— Exercise —
Write the listing below out again word for word, without a single picture.

(Dataset content Opens)

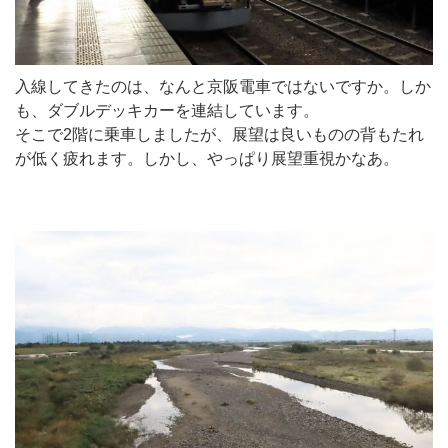
入線してきたのは、なんと京阪電車ではないですか。しか
も、ダブルデッキカーを連結しています。
そこで2階に乗車しましたが、展望は良いものの背もたれ
が低く疲れます。しかし、やっぱり展望重視かなあ。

(Dataset content Closes)

— Written response —
入線してきたのは、なんと京阪電車ではないですか。しか
も、ダブルデッキカーを連結しています。
そこで2階に乗車しましたが、展望は良いものの背もたれ
が低く疲れます。しかし、やっぱり展望重視かなあ。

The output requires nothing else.